To refer to Marguerite Poland’s newest offering, Taken Captive by Birds, as purely a memoir would be a misnomer. While Poland has penned a work of remarkable sensitivity, Craig Ivor’s pencil lends a depth that sets this volume apart from almost all other forms of autobiography. Focusing on her childhood in The Bush, the book spans a period of roughly a decade, framed by Poland’s observations of the birds surrounding her home, Kwezintaka – the Place of Birds. Interwoven with the personal story are the myths, traditions and meanings behind birds and their names within Zulu and Xhosa culture. The book is divided into 18 chapters, each focusing on a particular species of bird whose appearance and presence can, for her, “at once recall a name, a scent, a morning full of song and exploration, an evening of sorrow, a childhood fear”.

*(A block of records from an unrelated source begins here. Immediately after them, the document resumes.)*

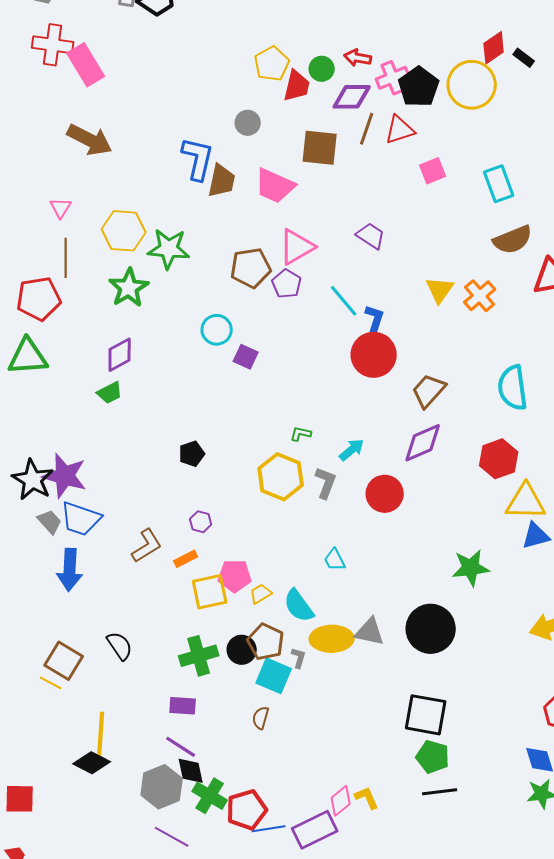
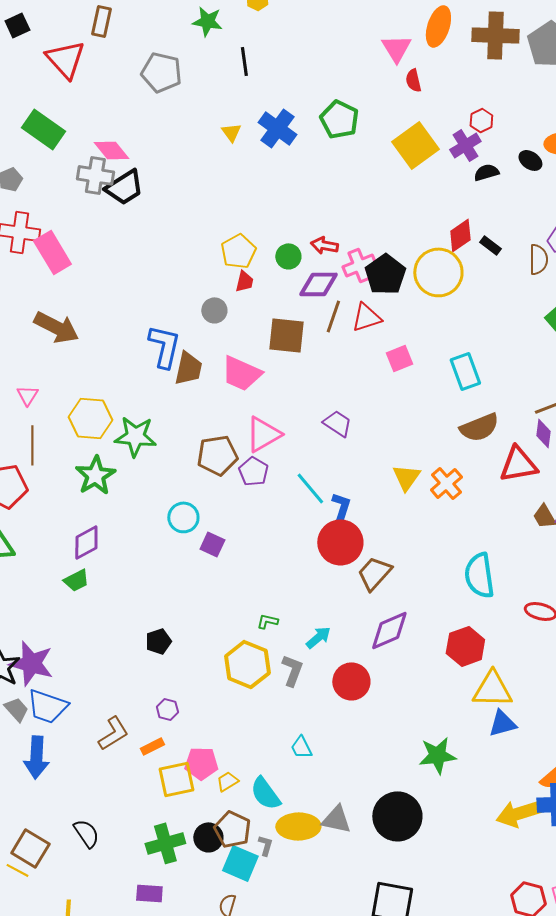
red trapezoid: (297, 86) -> (244, 281), moved, size x0.7
brown trapezoid: (429, 391) -> (374, 573), moved

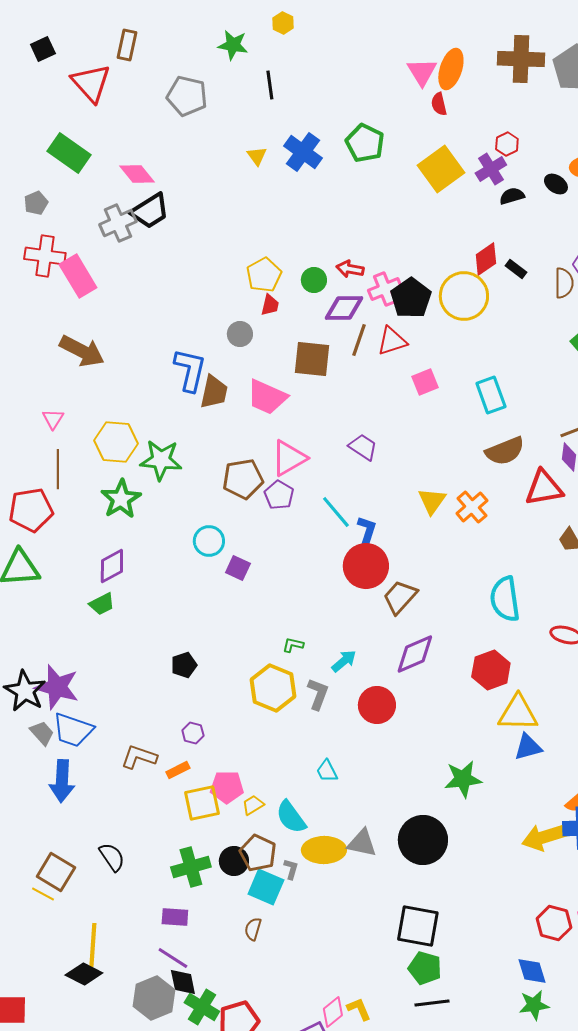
orange ellipse: (438, 26) -> (451, 69), moved
gray cross: (95, 175) -> (118, 223), moved, turned -33
brown L-shape: (113, 733) -> (139, 757), turned -129

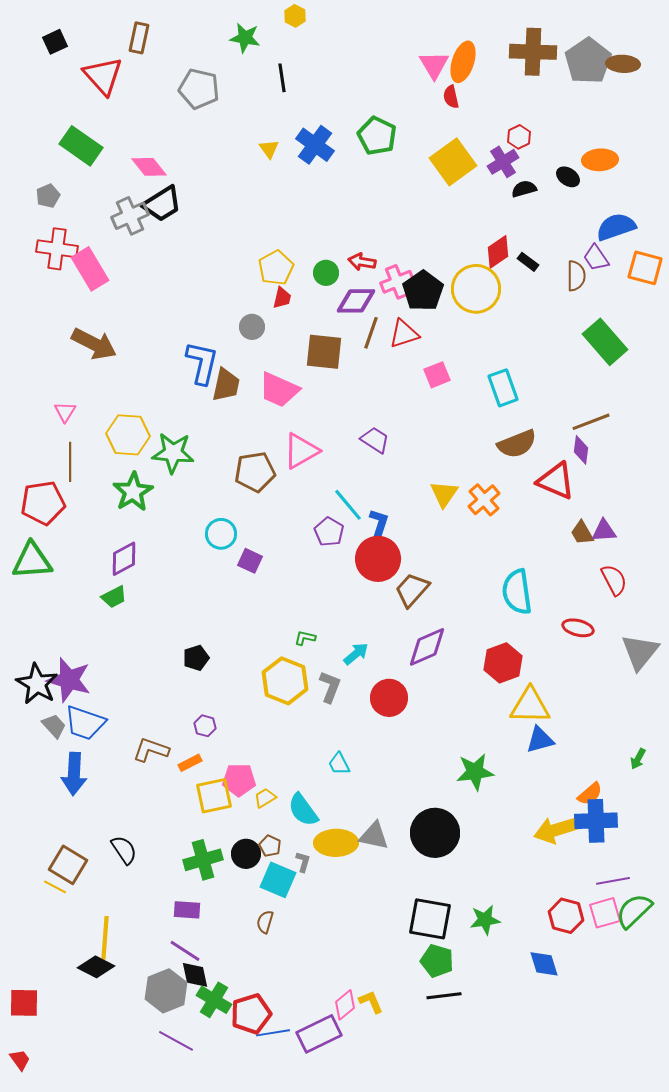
red triangle: (544, 488) -> (556, 481), turned 33
purple pentagon: (279, 495) -> (329, 532), moved
brown pentagon: (258, 853) -> (270, 846), size x0.6
green star: (534, 1005) -> (485, 920), moved

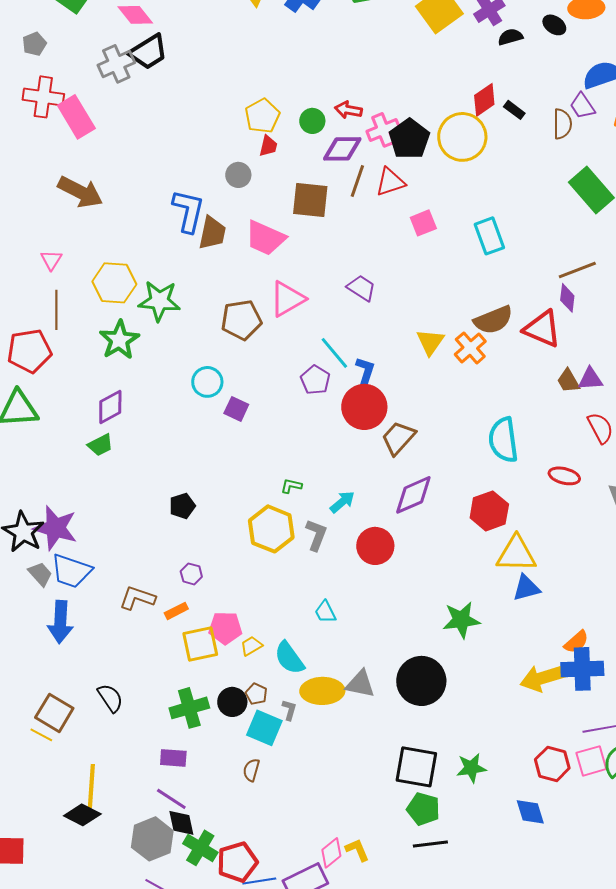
brown semicircle: (517, 444) -> (493, 320), moved

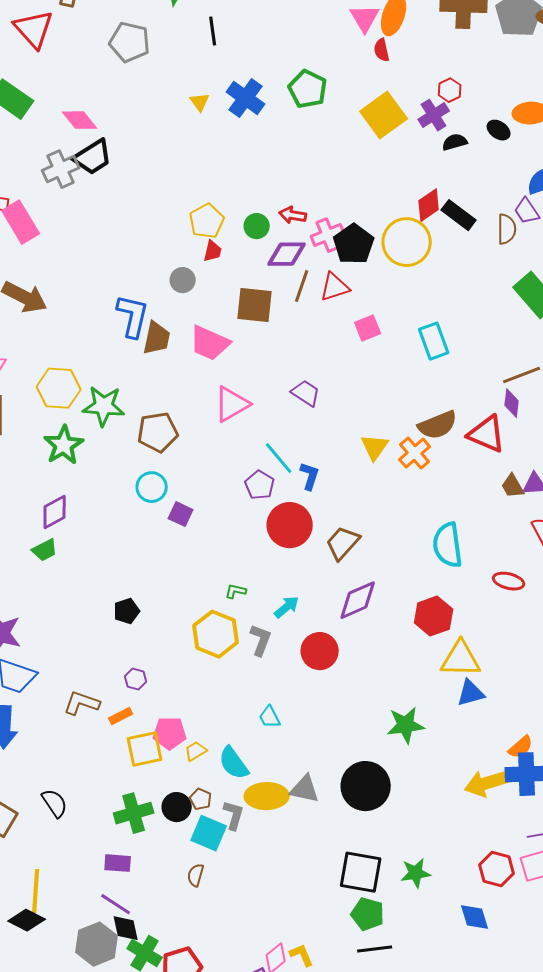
black rectangle: (514, 110) -> (459, 215), size x1.6
brown pentagon: (241, 320) -> (158, 432), moved
red circle: (364, 407) -> (290, 525), moved
gray L-shape: (289, 710) -> (234, 815), size x1.4

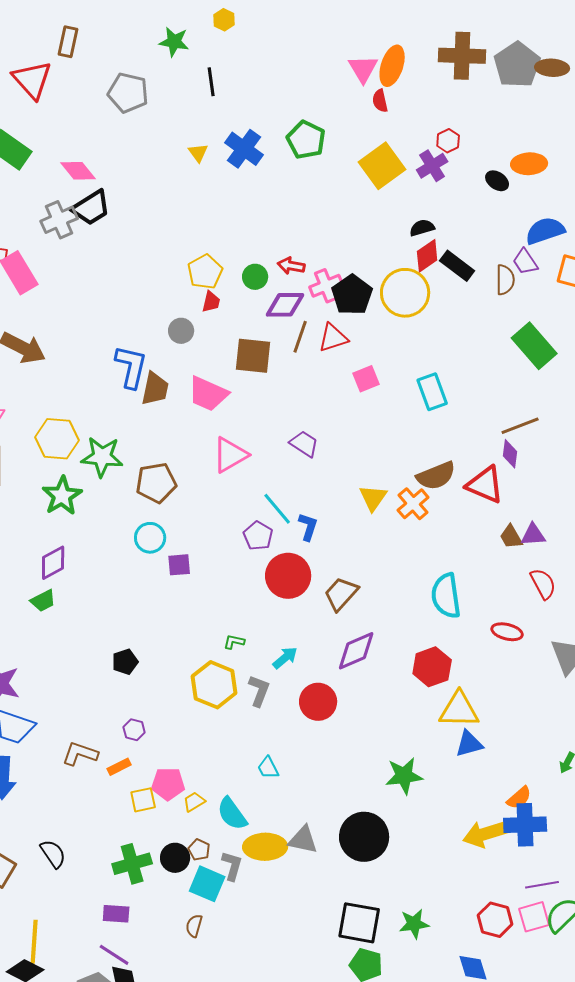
black semicircle: (455, 142) -> (422, 228), moved
purple square: (181, 514) -> (179, 565), turned -30
yellow square: (145, 749) -> (143, 800), size x0.7

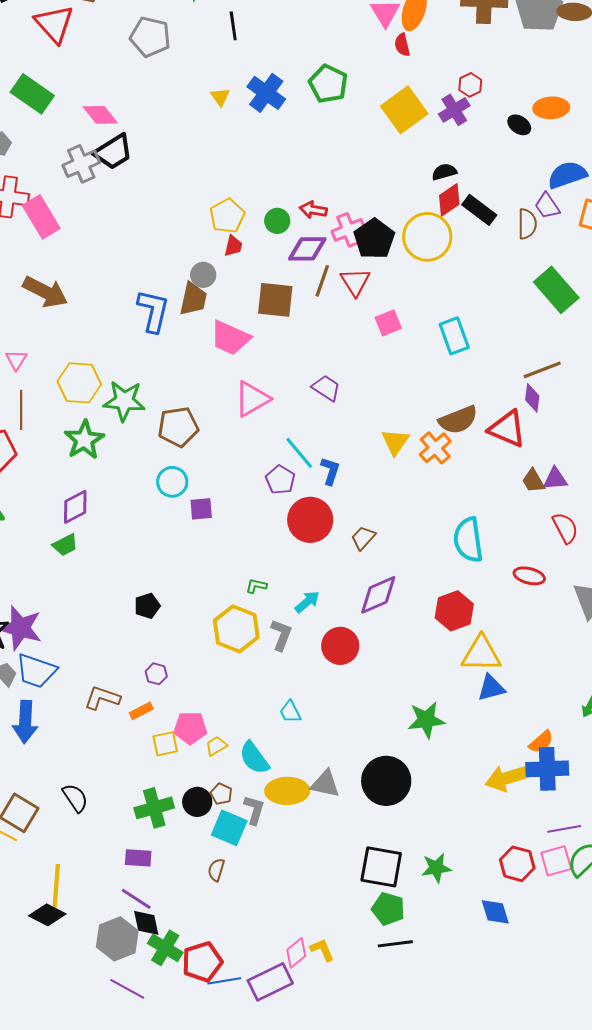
red triangle: (333, 338) -> (355, 282), turned -44
brown trapezoid: (155, 389) -> (193, 299), moved
brown trapezoid: (341, 594) -> (363, 538), size x0.7

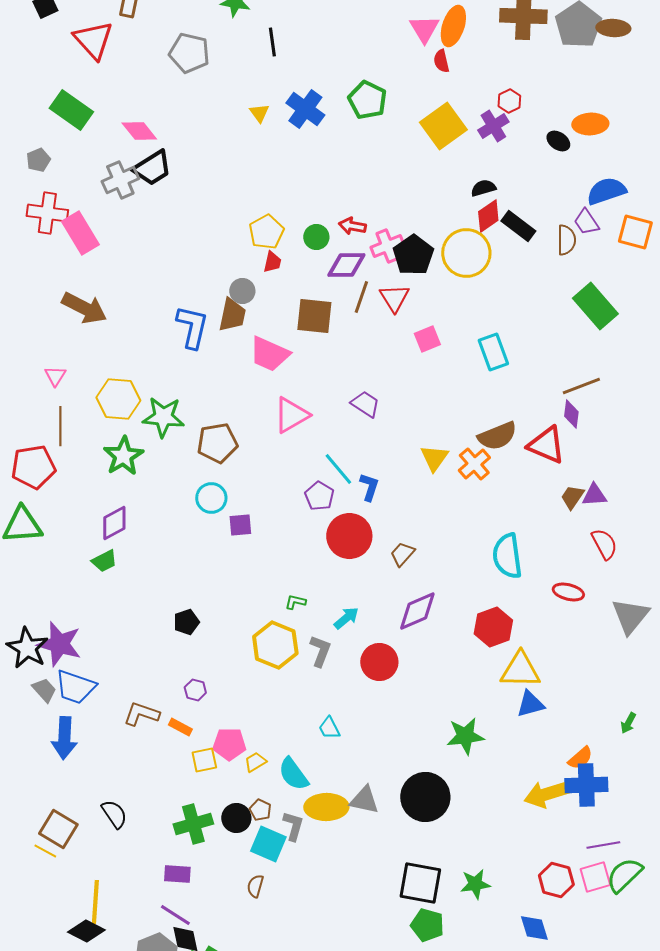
brown trapezoid: (533, 481) -> (572, 497), turned 64
orange rectangle: (141, 711) -> (180, 727), turned 55

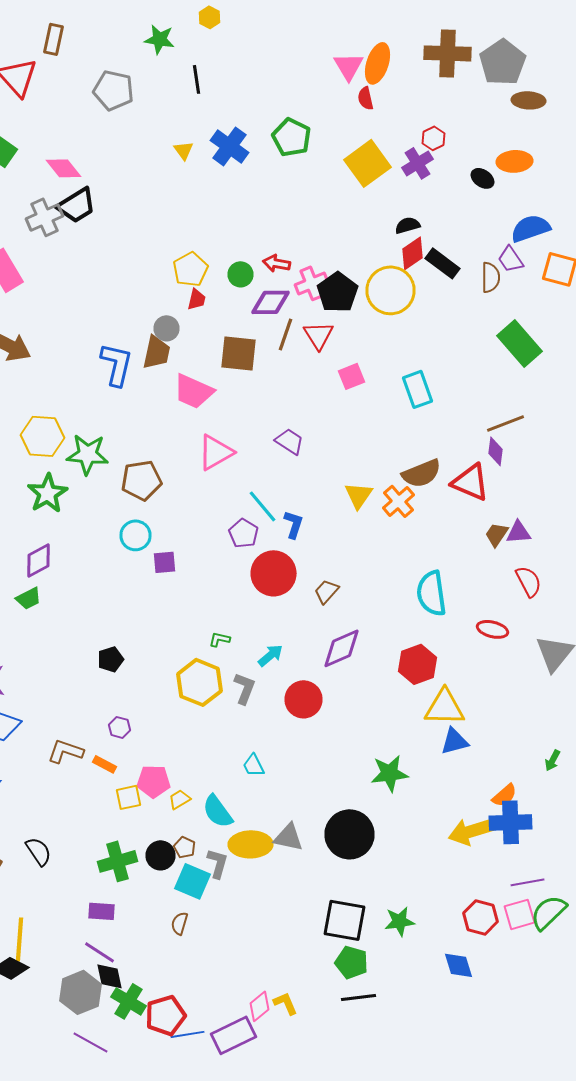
brown ellipse: (613, 28) -> (528, 100), moved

Poland tells not only her own story but also that of her Scottish grandmother, Ninngy, who – with her love for ducks and chickens – would lead a procession of “two daschunds, sometimes the larger ginger cat, the hen and chicks and the rooster” through the garden. She also recounts the lives of her father, Jumbie, her mother, Hopie, and James Raga, “the gardener, with the large black hosepipe, dragging it looped across his shoulder”.

Poland’s reflections are tinged with sadness and longing for a time gone-by but successfully avoid becoming an exercise in lachrymose nostalgia. This memoir concerns not only a childhood and its accompanying naïveté but also the process of storytelling and the development of an authorial voice through listening to the stories of others:

The acutely observed worlds of those two great storytellers in my life – Alfred Banda and Ninngy – lodge in my heart, not in opposition despite the great difference in tradition, but in the shared nobility of words. We sat, we listened, we remembered. For Nicky, poetry became her leitmotif. For me, imagined landscapes: a pantheon of place.

Underpinning Poland’s exploration of the ‘pantheon of place’ are the harsh realisations that accompany growing up in apartheid South Africa. Whether it be the “sad, dark eyes” of the labourers’ children at Christmas-time or witnessing the daughter of an itinerant woodcutter being turned away from a hospital because she was black; Poland does not hesitate to point out her position of privilege and its concomitant sense of guilt. In a manner similar to that of Annie Dillard, Poland’s observations show not only wisdom that comes in retrospect but also show an intensity of experience that boarders on sensory overload. Minor details like the “blubber on the corned beef’, “pimples on the blue-tinged ox tongue” or the “delicate sourness” of curdled rice pudding are given such weight that one is left to wonder how you hadn’t noticed them yourself. This sensitive offering by Marguerite Poland, illustrated by Craig Ivor, and tastefully bound by Penguin in hardback is well worth the R250 and will make a welcome addition to libraries and coffee tables alike.